Conference call and webcast at 8am
ET
- First therapeutic agent to meet primary
endpoint in a global clinical trial for active lupus nephritis
(LN)
- Voclosporin shown to have statistically
significant improvement in both complete and partial remission in
the presence of forced steroid taper
Aurinia Pharmaceuticals Inc. (NASDAQ:AUPH / TSX:AUP) (“Aurinia”
or the “Company”), a clinical stage biopharmaceutical company
focused on the global immunology market, today announced positive
top-line results from the Phase 2b AURA-LV (AURA) clinical study in
patients with active lupus nephritis (LN). The trial achieved its
primary endpoint, demonstrating statistically significantly greater
complete remission (CR) (as defined by confirmed urinary
protein/creatinine ratio of ≤0.5 mg/mg at 24 weeks and confirmed at
26 weeks) in patients treated with 23.7 mg of voclosporin twice
daily (p=0.045). Both treatment arms, 23.7 mg and 35.9 mg twice
daily also showed a statistically significant improvement in the
rate of achieving partial remission (PR) at 24 weeks (p=0.007;
p=0.024). Each arm of the study included the current standard of
care of mycophenolate mofetil (MMF) as background therapy and a
forced steroid taper to 5 mg/day by week 8 and 2.5 mg by week 16.
No unexpected safety signals were observed and voclosporin was
shown to be well tolerated.
“We are very pleased by these encouraging results and are
grateful to those that participated in our clinical trials,” said
Neil Solomons, M.D., Aurinia’s Chief Medical Officer. “The AURA
study was conducted under rigorous and stringent criteria,
enhancing our confidence in voclosporin’s potential ability to
provide a substantial improvement over the currently accepted
standard of care, especially given that study participants had such
active disease and were exposed to such a low corticosteroid load.
We continue to work diligently towards our goal of improving
long-term outcomes for these patients.”
Based on the results of the 24-week analysis, Aurinia plans to
meet with the U.S. Food and Drug Administration in the fourth
quarter of 2016 to discuss these data and the drug’s subsequent
clinical development and path to registration in LN. Further
analyses of the data will also be conducted and will be released
later this year. Additionally, the Company plans to submit the
results for presentation at a major medical meeting in the near
future. The study will continue through 48 weeks, and these data
will be available for release in early 2017.

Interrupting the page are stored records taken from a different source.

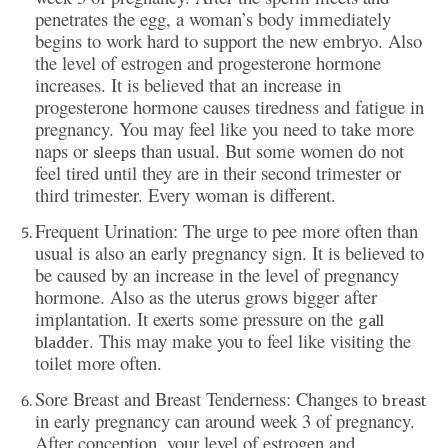
penetrates the egg, a woman’s body immediately
begins to work hard to support the new embryo. Also
the level of estrogen and progesterone hormone
increases. It is believed that an increase in
progesterone hormone causes tiredness and fatigue in
pregnancy. You may feel like you need to take more
naps or
than usual. But some women do not
sleeps
feel tired until they are in their second trimester or
third trimester. Every woman is different.
Frequent Urination: The urge to pee more often than
usual is also an early pregnancy sign. It is believed to
be caused by an increase in the level of pregnancy
hormone. Also as the uterus grows bigger after
implantation. It exerts some pressure on the
gall
. This may make you
feel like visiting the
bladder
to
toilet more often.
Sore Breast and Breast Tenderness: Changes to
breast
in early pregnancy can around week 3 of pregnancy.
After conception, your level of estrogen and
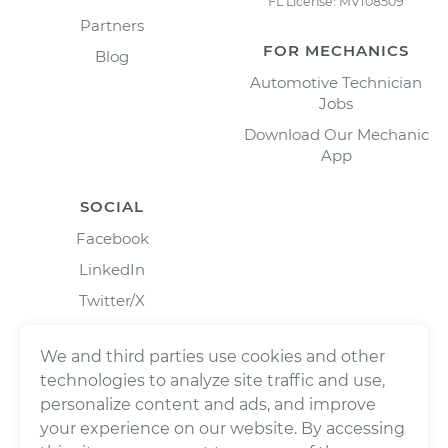
FL License: MV108509
Partners
FOR MECHANICS
Blog
Automotive Technician
Jobs
Download Our Mechanic
App
SOCIAL
Facebook
LinkedIn
Twitter/X
Instagram
We and third parties use cookies and other
technologies to analyze site traffic and use,
personalize content and ads, and improve
your experience on our website. By accessing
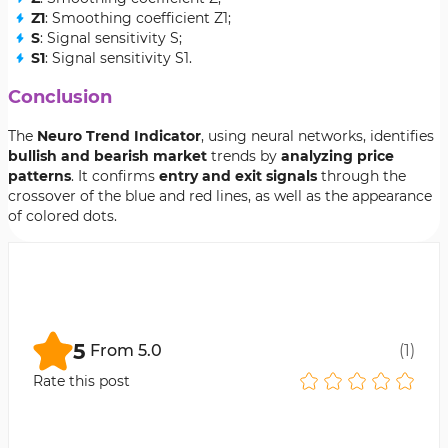
Z1
: Smoothing coefficient Z1;
S
: Signal sensitivity S;
S1
: Signal sensitivity S1.
Conclusion
The
Neuro Trend Indicator
, using neural networks, identifies
bullish and bearish market
trends by
analyzing price
patterns
. It confirms
entry and exit signals
through the
crossover of the blue and red lines, as well as the appearance
of colored dots.
5
From
5.0
(
1
)
Rate this post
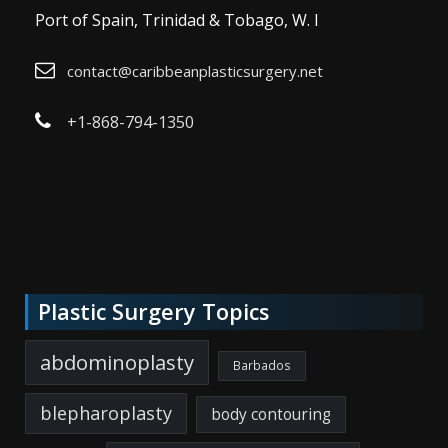
Port of Spain, Trinidad & Tobago, W. I
contact@caribbeanplasticsurgery.net
+1-868-794-1350
Plastic Surgery Topics
abdominoplasty
Barbados
blepharoplasty
body contouring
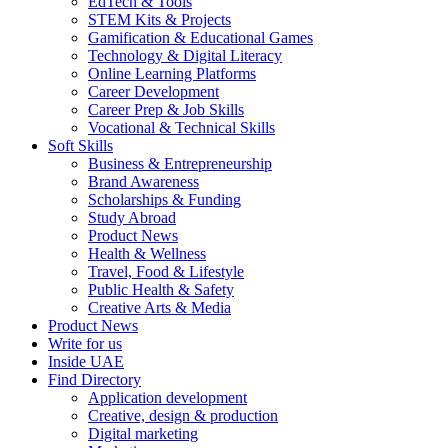
EdTech & Tools
STEM Kits & Projects
Gamification & Educational Games
Technology & Digital Literacy
Online Learning Platforms
Career Development
Career Prep & Job Skills
Vocational & Technical Skills
Soft Skills
Business & Entrepreneurship
Brand Awareness
Scholarships & Funding
Study Abroad
Product News
Health & Wellness
Travel, Food & Lifestyle
Public Health & Safety
Creative Arts & Media
Product News
Write for us
Inside UAE
Find Directory
Application development
Creative, design & production
Digital marketing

Mary Anne Dooley, M.D., a rheumatologist, LN expert and Chief
Investigator on the study, stated “These preliminary results
show great promise and could potentially change the current
treatment paradigm for LN. The remission rates show a meaningful
improvement over the current standard of care. Achieving this
result given the taper to low dose steroids represents a
significant advance. Given the side effects
of corticosteroids, limiting the dose could
substantially enhance a patient’s quality of life.”
“The results of this trial are welcomed and
exciting news for people with lupus and their doctors who are
eager to have more tolerable and effective treatments options,"
said Sandra. C. Raymond, President and Chief Executive
Officer of the Lupus Foundation of America. “Lupus kidney
disease (lupus nephritis) is one of the most serious and
potentially life-threatening complications of this autoimmune
disease, affecting as many as 60 percent of people
with lupus. This trial of voclosporin along
with standard of care is the first trial of a potential
treatment for active lupus nephritis to reach its
primary endpoint, offering hope to individuals
with lupus kidney disease. We look forward to
the timely commencement of a Phase
3 trial; and, should the findings confirm this study, the
addition of this regimen to the arsenal of treatments available to
people who have waited far too long for medicines that improve the
quality of their lives.”
Conference Call and Webcast Details
Aurinia will host a conference call and webcast today, August
15, 2016 at 8:00 a.m. Eastern Daylight Time to discuss the AURA-LV
study results. In order to participate in the conference call,
please dial +1-877-407-9170 (Toll-free US & Canada). An audio
webcast can be accessed under "Webcasts" through the “Investors”
section of the Aurinia corporate website at www.auriniapharma.com.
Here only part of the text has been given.